## What you are asked to do
Give back only the lines from the one with "łatwy w utrzymaniu" through the last line of the data, exactly as they appear.

## Data for review
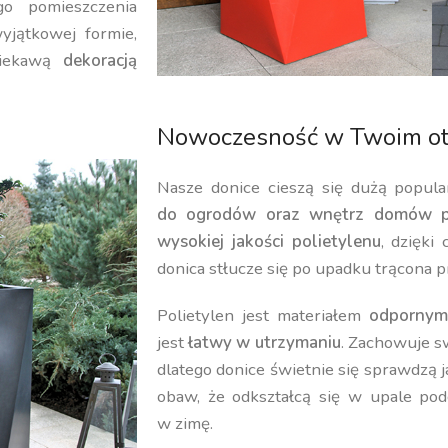
o pomieszczenia
yjątkowej formie,
iekawą
dekoracją
Nowoczesność w Twoim ot
Nasze donice cieszą się dużą popula
do ogrodów oraz wnętrz domów p
wysokiej jakości polietylenu
, dzięki
donica stłucze się po upadku trącona p
Polietylen jest materiałem
odpornym
jest
łatwy w utrzymaniu
. Zachowuje 
dlatego donice świetnie się sprawdzą 
obaw, że odkształcą się w upale pod
w zimę.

## Solution to the exercise
łatwy w utrzymaniu
. Zachowuje 
dlatego donice świetnie się sprawdzą 
obaw, że odkształcą się w upale pod
w zimę.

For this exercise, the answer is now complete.